IU debate team to travel to national tournament for first time in more than 20 years

Post by IU Newsroom intern Annie Brackemyre

The IU debate team will send two teams of two students each to the National Debate Tournament this week. It’s the first time since 1993 that IU has been represented in the national competition.

Just under 800 teams competed for one of the 78 spots at the 70th Annual National Debate Tournament, March 31 to April 4 at Binghamton University.

IU Debate Team

The IU Debate Team poses for a picture. | Photo provided by Brian DeLong.

“To have one team at the National Debate Tournament is historic. Having two is incredible,” IU debate coach Brian DeLong said.

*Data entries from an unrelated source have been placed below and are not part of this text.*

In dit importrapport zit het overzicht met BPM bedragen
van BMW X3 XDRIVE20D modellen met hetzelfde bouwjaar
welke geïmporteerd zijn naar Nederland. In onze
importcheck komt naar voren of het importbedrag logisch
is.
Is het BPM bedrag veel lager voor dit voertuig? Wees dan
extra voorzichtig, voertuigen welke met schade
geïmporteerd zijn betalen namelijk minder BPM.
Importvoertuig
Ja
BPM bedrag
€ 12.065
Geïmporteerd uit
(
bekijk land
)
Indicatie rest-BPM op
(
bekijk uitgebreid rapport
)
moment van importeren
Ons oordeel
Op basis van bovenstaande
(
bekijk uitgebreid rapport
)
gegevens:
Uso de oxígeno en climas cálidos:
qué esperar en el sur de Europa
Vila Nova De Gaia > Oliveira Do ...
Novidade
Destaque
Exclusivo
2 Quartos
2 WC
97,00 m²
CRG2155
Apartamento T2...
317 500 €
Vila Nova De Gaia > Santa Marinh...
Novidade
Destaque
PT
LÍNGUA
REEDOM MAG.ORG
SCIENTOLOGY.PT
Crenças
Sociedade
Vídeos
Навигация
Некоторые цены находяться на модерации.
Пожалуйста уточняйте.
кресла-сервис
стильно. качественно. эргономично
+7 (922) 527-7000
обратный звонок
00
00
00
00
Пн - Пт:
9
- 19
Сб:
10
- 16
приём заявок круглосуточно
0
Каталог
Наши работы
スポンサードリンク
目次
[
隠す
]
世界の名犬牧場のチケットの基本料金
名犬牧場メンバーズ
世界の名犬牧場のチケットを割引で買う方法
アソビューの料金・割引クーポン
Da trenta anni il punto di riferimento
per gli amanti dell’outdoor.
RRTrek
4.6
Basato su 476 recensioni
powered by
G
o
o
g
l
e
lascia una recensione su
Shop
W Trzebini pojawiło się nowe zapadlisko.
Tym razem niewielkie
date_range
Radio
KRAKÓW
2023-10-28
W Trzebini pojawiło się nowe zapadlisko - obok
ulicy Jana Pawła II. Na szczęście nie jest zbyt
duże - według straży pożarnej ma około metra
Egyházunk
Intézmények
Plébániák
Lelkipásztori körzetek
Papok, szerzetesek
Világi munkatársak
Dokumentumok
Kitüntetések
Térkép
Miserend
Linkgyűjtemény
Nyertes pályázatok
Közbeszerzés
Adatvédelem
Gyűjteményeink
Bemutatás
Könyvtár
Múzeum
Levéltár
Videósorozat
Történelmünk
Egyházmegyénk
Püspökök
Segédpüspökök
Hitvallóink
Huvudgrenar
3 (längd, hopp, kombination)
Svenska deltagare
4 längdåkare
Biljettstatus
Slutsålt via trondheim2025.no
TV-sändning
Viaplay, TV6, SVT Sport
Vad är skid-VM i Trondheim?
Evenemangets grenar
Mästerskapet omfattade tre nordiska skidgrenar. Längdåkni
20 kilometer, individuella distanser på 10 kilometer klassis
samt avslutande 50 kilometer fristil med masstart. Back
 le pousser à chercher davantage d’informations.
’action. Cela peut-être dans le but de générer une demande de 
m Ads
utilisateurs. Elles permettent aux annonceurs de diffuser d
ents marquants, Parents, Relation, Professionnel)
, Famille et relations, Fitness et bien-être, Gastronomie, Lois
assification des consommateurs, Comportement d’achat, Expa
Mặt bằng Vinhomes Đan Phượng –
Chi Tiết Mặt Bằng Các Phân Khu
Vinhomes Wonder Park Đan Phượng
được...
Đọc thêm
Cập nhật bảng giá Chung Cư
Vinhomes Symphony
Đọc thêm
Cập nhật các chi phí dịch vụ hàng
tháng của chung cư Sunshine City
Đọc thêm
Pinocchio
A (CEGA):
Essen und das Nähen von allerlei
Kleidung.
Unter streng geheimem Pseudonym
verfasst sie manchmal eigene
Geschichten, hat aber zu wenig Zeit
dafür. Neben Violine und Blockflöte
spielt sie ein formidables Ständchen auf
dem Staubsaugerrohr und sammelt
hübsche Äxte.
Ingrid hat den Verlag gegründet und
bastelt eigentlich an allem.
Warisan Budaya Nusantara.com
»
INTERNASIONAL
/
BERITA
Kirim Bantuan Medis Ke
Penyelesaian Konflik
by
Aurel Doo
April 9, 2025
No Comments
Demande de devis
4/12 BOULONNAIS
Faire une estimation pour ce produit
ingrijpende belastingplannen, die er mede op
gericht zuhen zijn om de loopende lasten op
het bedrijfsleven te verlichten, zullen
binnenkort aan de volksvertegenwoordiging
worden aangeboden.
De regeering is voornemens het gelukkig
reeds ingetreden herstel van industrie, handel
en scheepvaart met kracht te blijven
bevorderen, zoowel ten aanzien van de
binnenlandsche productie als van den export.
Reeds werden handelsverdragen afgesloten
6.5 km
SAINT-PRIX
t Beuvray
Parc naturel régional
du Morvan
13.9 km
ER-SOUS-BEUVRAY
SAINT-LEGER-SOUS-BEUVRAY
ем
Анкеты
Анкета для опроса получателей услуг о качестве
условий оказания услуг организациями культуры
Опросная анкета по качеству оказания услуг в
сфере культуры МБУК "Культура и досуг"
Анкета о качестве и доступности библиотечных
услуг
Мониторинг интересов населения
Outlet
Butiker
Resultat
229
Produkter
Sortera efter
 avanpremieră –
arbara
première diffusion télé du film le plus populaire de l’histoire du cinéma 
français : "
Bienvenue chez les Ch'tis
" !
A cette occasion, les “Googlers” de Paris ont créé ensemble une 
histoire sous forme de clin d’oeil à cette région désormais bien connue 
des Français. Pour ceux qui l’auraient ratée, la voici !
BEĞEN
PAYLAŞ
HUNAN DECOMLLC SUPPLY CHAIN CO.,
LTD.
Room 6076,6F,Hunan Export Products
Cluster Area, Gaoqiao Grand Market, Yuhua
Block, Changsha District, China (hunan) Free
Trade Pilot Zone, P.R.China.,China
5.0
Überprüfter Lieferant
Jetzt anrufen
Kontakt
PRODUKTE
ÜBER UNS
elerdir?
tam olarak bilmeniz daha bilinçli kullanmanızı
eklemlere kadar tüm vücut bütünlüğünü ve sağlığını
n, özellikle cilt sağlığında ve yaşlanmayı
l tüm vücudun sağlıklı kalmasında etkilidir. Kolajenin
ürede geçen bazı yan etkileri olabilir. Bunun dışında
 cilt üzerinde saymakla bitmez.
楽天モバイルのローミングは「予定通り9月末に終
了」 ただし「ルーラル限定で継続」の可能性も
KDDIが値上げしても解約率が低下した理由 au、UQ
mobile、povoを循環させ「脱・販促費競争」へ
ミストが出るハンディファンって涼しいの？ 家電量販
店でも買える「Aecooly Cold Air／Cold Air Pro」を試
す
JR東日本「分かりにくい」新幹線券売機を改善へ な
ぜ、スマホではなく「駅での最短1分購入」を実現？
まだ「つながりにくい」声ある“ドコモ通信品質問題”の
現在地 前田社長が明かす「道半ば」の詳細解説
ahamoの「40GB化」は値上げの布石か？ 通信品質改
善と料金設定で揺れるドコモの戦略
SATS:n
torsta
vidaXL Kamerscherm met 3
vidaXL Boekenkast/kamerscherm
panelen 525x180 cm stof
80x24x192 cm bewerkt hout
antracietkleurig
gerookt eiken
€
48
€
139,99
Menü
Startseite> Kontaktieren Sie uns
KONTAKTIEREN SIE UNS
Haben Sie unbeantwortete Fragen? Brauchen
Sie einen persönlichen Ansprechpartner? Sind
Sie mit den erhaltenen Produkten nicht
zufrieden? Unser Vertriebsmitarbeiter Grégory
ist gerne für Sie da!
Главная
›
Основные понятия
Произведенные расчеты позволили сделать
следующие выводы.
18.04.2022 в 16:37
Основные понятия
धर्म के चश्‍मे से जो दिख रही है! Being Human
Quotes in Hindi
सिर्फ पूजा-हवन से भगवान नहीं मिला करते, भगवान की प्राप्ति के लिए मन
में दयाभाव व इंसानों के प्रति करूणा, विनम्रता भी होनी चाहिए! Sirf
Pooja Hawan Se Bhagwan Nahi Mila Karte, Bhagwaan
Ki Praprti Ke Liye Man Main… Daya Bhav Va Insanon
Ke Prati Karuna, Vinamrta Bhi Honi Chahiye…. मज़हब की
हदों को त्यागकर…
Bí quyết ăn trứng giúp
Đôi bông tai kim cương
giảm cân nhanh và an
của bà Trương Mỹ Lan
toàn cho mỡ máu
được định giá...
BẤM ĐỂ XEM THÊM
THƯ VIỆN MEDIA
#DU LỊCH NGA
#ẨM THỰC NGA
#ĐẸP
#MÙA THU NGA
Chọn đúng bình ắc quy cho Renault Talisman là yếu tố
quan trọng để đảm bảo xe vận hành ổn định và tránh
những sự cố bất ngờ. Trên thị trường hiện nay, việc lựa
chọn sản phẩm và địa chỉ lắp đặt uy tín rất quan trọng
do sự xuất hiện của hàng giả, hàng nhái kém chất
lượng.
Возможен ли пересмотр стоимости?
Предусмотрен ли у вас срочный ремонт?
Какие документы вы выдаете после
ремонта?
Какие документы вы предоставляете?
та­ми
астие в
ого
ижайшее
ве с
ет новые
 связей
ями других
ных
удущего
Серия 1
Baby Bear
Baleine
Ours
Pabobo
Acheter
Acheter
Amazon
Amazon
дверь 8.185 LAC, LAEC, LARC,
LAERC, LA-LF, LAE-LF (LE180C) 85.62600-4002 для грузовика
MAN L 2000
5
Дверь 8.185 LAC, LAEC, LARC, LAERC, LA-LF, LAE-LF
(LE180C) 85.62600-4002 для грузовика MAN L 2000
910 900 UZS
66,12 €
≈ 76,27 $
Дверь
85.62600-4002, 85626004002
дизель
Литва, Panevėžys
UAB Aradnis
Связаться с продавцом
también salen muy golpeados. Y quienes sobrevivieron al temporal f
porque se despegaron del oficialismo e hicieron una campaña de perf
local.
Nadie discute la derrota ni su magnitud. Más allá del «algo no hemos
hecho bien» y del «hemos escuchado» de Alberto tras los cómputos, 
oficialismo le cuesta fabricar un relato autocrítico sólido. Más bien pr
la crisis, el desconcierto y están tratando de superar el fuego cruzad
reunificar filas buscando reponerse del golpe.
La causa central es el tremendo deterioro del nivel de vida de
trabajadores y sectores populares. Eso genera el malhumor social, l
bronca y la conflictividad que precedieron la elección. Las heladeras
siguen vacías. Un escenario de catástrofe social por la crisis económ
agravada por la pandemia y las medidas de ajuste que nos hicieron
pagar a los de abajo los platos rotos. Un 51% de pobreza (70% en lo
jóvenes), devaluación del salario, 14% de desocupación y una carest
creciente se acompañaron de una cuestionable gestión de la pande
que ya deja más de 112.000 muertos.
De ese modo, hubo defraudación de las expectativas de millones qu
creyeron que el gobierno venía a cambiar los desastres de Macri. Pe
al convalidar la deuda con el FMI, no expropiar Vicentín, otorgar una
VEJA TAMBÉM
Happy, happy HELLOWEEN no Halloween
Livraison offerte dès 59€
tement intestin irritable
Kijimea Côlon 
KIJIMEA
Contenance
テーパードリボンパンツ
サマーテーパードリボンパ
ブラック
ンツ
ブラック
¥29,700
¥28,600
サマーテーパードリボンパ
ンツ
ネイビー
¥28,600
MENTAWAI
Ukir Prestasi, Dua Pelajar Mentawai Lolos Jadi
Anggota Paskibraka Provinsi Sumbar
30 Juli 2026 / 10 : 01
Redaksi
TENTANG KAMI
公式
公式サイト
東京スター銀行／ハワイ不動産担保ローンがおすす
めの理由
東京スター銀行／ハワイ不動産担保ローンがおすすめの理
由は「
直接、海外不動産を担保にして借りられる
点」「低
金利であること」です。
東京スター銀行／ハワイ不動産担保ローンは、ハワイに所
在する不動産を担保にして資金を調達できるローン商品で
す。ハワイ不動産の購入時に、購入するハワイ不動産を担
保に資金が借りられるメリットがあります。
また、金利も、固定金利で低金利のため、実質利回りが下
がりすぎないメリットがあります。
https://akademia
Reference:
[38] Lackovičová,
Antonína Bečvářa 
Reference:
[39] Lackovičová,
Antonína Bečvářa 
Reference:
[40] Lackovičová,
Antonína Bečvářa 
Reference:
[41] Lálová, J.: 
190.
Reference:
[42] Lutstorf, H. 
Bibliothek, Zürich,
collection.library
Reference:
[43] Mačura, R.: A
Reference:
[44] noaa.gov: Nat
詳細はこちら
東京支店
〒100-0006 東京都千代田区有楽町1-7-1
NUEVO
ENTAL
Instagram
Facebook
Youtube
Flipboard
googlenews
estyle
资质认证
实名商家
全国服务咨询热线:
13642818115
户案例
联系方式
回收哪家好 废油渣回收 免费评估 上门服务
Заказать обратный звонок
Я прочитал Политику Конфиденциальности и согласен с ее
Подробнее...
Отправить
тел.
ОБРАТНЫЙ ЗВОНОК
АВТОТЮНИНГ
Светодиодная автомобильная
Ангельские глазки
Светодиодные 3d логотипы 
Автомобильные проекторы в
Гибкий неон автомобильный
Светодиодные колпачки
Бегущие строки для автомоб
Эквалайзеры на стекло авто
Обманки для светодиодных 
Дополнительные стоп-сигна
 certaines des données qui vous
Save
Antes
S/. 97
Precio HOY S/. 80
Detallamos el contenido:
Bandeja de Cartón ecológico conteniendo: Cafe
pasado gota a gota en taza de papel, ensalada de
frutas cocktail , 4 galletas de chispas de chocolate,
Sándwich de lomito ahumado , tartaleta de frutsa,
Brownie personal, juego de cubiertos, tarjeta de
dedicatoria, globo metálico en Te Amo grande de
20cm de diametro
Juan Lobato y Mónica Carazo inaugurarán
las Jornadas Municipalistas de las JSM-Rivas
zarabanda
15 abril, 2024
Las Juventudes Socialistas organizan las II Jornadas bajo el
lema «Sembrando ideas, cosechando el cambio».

Kegan Ferguson, a junior in the School of Public and Environmental Affairs, and Harry Aaronson, a freshman in College of Arts and Sciences, received a district bid in February after defeating rival teams from Michigan State and the University of Michigan in the regional competition. Bee Smale and Ari Hoffman, both juniors in SPEA, received a late second-round bid, similar to an at-large tournament invitation in the NCAA basketball tournament.

The national tournament centers around the yearlong resolution, “Resolved: The United States should significantly reduce its military presence in one or more of the following: the Arab states of the Persian Gulf, the Greater Horn of Africa or Northeast Asia.” Each round consists of two teams. The first team affirms some portion of the resolution while the competing team negates the affirmative argument.

“Every bit of research I have done is directly related to the quickly changing regional security dynamic developing in the status quo,” Ferguson said. “I’m looking forward to hearing what some of the best college minds in America have to say about our country’s approach to the Gulf region, because it is a very important and relevant discussion to have given the Middle Eastern landscape we are currently facing.”

Because the resolution is so broad, affirmative teams often focus on one particular subset. Ferguson and Aaronson spent most of the year focusing specifically on the United States withdrawing from the Arab states in the Persian Gulf.

The yearlong research and preparation for the tournament requires roughly the same time commitment as writing a master’s thesis, Ferguson said.

“That kind of workload, while incredibly rewarding in and of itself, becomes difficult to balance with other extracurricular and classroom activities,” Ferguson said. “Simply due to the nature and scope of debate work, we are all taught how to rigorously and effectively manage our workloads.”

The broad resolution invites a spectrum of approaches. Many debaters engage the resolution through pragmatic policy analysis, arguing the benefits and harms of specific government actions, while others may question the philosophical assumptions of the resolution.

“Policy debate is, generally speaking, extremely technical,” Hoffman said. “Debaters speak extremely quickly and use a lot of jargon. Because of this, the average debate round tends to be comprehensible only to current and former debaters.”

IU debate team

Harry Aronson, left, and Kegan Ferguson, right, will compete in the upcoming National Debate Tournament. | Photo provided by Brian DeLong

Hoffman and Smale will negate the affirmative by arguing that the affirmative team’s rhetoric uses withdrawal as a way to mask personal complicity in militarism.

“The direct clash between policy literature and critical theory is something that rarely happens in academia. Debate provides a unique way to experience it,” Hoffman said.

Beyond the complexity of the debates, the tournament format itself is strenuous. The tournament consists of eight preliminary rounds, each lasting roughly 2.5 hours.

“Debate is strangely addictive,” Hoffman said. “There’s something powerful about getting to travel around the country and test your wits against some of the smartest undergrads.”

For Hoffman, the long tournament days offer opportunities to socialize with fellow debaters from around the country.

“Some of the smartest people I’ve ever interacted with have been through debate,” Hoffman said. “I’ve been fortunate enough to meet people from all across the country with a variety of different views, perspectives and life experiences, many of whom have become my best friends. While winning debates is obviously very important to me, I am generally more interested in interacting with new people at tournaments.”

DeLong is optimistic that the team’s year of dedication and research will pay off at the tournament.

“Past losses are lessons that should build future success, in life and at the tournament. As long as we are continuing to advance the quality of our arguments, whether we win or lose I will walk away happy,” DeLong said. “With that said, I know that our students can turn their hard work into wins. In the end it will be up to our students to persuade the judges that their efforts are worth a ballot in favor of Indiana.”